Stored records

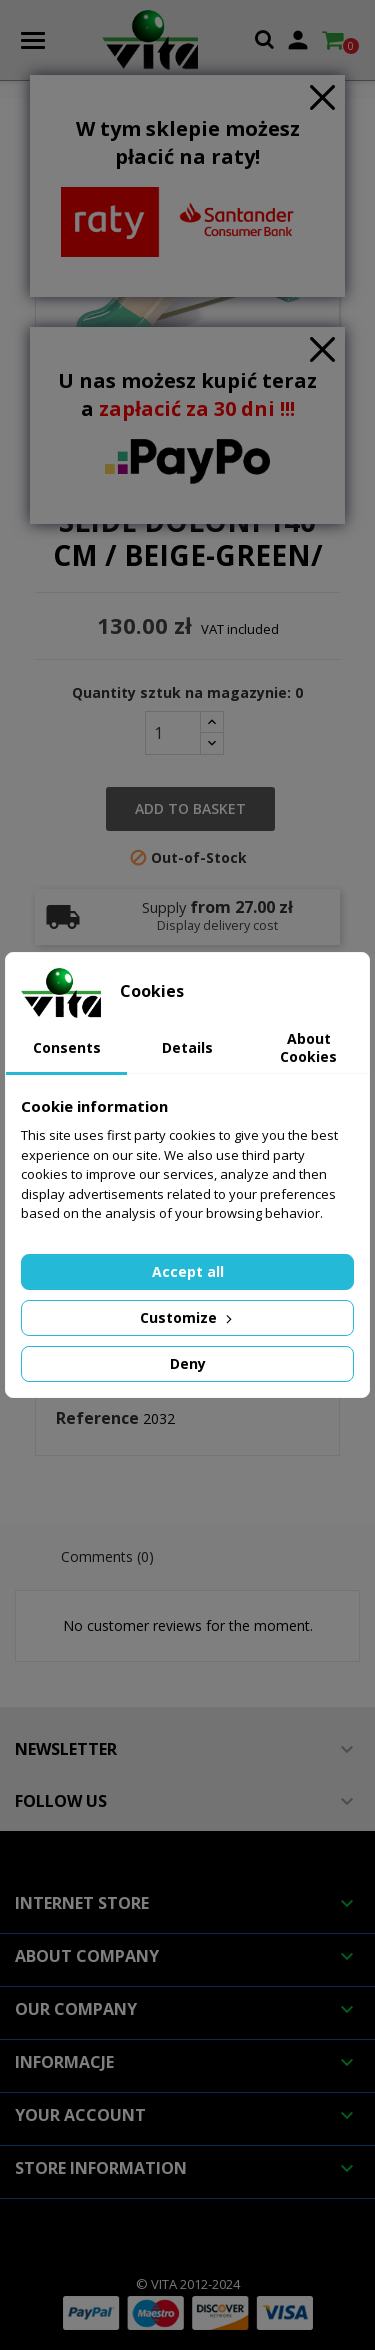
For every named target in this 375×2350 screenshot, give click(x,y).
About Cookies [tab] (308, 1047)
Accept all (188, 1271)
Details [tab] (187, 1047)
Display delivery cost (217, 925)
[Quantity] (173, 733)
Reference (97, 1419)
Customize (188, 1317)
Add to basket (190, 808)
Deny (188, 1363)
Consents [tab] (67, 1047)
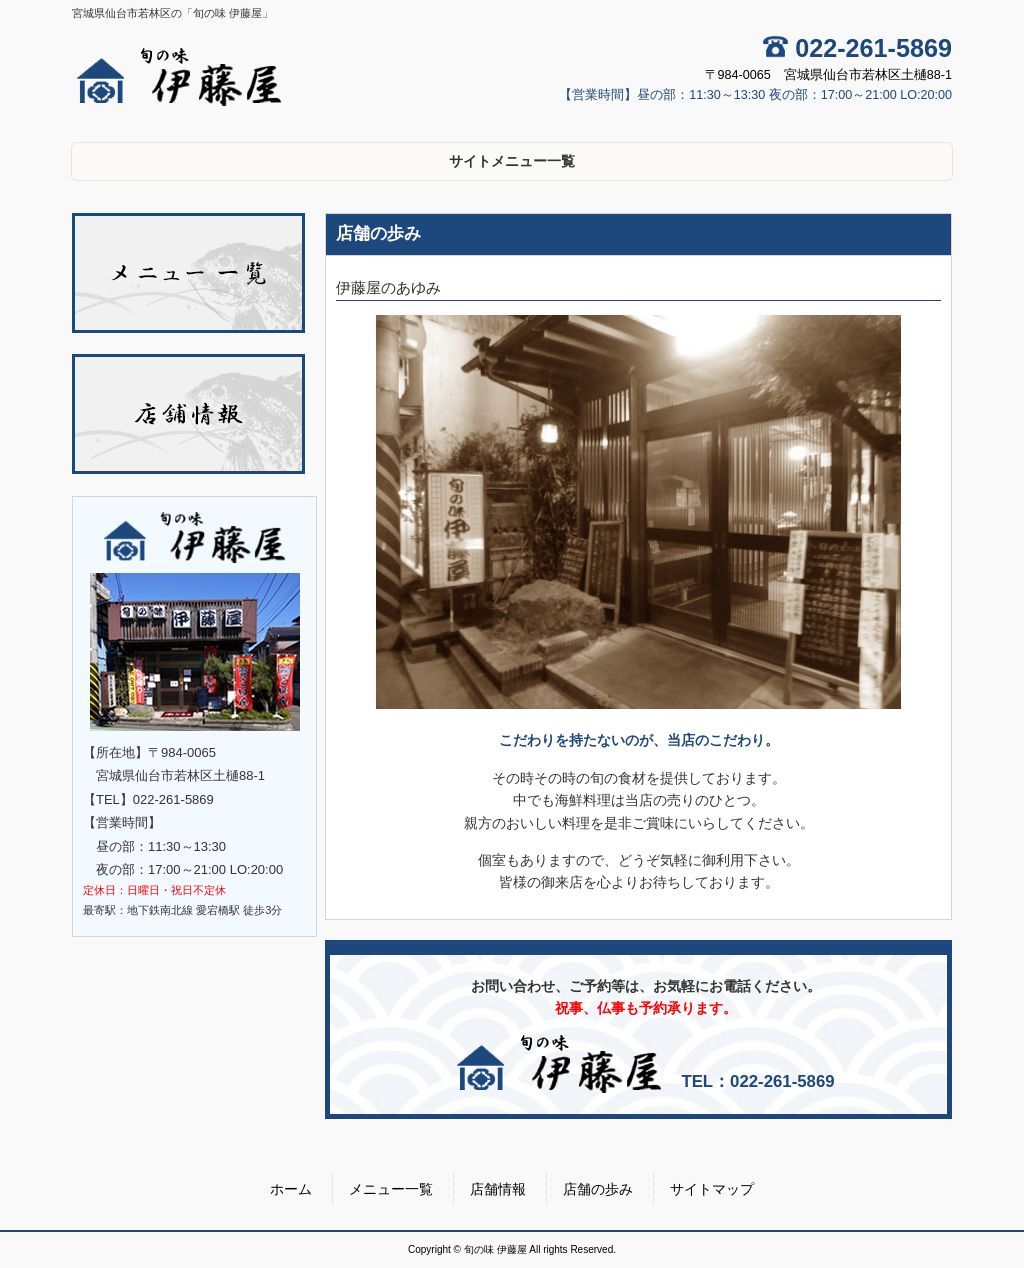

Problem to solve: Retype the lines starting with the one that holds "Display delivery cost (217, 925)" and ending with the last line of the data above, both included; skip the pictures.

Exercise output:
Display delivery cost (217, 925)
[Quantity] (173, 733)
Reference (97, 1419)
Customize (188, 1317)
Add to basket (190, 808)
Deny (188, 1363)
Consents [tab] (67, 1047)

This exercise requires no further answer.